Au fond de l’arène éclairée de néons hystériques vient d’apparaître un gros poussah démoniaque. Inattaquable de front, et insensible à cette bonne vieille Rebellion (l’épée canonique de Dante). Petite roulade pour passer dans son dos, où apparaît une accroche. Le coup de grappin, vif, met le colosse au sol. Dante a troqué l’épée pour une hache dont le tranchant rougeoyant débite aisément la chair infernale. Tout à sa tâche, il n’a pas encore vu la sorcière dont les incantations ont matérialisé un grand glaive menaçant. Coup de chance, cette truffe pousse un hurlement avant de donner l’assaut. L’esquive, bien sentie, précède la riposte. Nouveau changement d’arme en faveur d’une grande faux aux coups amples mais peu puissants. Autour de la sorcière malmenée, trois gargouilles prennent leur envol. Dante s’équipe d’une sorte de grande étoile acérée. Après deux coups, il marque une pause puis reprend l'enchaînement. Son nouveau jouet projette des disques qui emprisonnent chaque ennemi, avant de les regrouper au centre de l’arène. Un bon coup de fusil à pompe achève la sorcière et coupe les ailes des gargouilles. Un juggle suivi d’un enchaînement aérien avec Rebellion vient à bout de la première, et une judicieuse exploitation du grappin en récupère une deuxième sans même reposer le pied au sol. Réfugiée derrière un front de démons mineurs, la dernière est à nouveau soumise au combo étoile-disques-regroupement, avant de finir broyée au milieu de ses petits copains sous l’impact d’un coup de zone généré par une paire de gants ardents. Fin du premier round, hurlements du public, et menaces de la tenancière dont le visage se matérialise sur la grande boule à facettes. Si cette scène s’étale sur 20 lignes, elle a duré moins de 20 secondes. Dante avait rarement été aussi vif, nerveux, enragé.

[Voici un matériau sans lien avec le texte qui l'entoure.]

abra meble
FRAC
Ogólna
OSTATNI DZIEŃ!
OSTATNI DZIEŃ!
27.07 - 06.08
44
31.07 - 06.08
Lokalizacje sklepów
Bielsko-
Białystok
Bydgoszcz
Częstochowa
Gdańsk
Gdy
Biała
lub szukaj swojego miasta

Si les grandes bases du gameplay DMC - les coups basés sur le timing, le jeu aérien - sont toujours là, elles sont entièrement repensées pour se fondre dans une vision plus libre des affrontements. Le verrouillage manuel des adversaires, autrefois indispensable pour enclencher 80% des coups, passe à la trappe au profit d’un lock semi-automatisé pertinent et rarement pris en défaut. Certains mouvements sortent moins facilement (oubliez le spamming de stinger), mais la panoplie reste très accessible. C’est toute l’approche des rixes qui s’en trouve modifiée, et la stratégie d’assaut “ennemi par ennemi” s’estompe largement au profit d’une gestion plus globale de la bataille.

Le changement d’arme à la volée (avec les gâchettes) et l’exploitation du grappin complètent le tableau. Classés en trois obédiences -neutre, démoniaque, angélique-, vos engins de mort s’adaptent à une opposition elle aussi largement “genrée”. Au-delà de l’aspect “code couleur” un peu factice, c’est surtout la variété d’approches que permettent ces changements instantanés qui confère son sel au système de combat.

On fustige au début une outrancière simplification de la palette de coups au regard des épisodes précédents : toutes les armes possèdent exactement les mêmes commandes. Puis on comprend l’idée sous-jacente : changer d’arme en plein enchaînement ne réinitialise pas le combo. On le poursuit. Il devient alors possible de “construire” ses propres combinaisons, de choisir les mouvements les plus utiles à la faveur d’un coup de gachette judicieusement placé. Et de ne pas s’encombrer avec des attaques inadaptées. Un joli coup de gameplay qui demande quand même un petit temps d’adaptation (et une bonne connaissance de son équipement).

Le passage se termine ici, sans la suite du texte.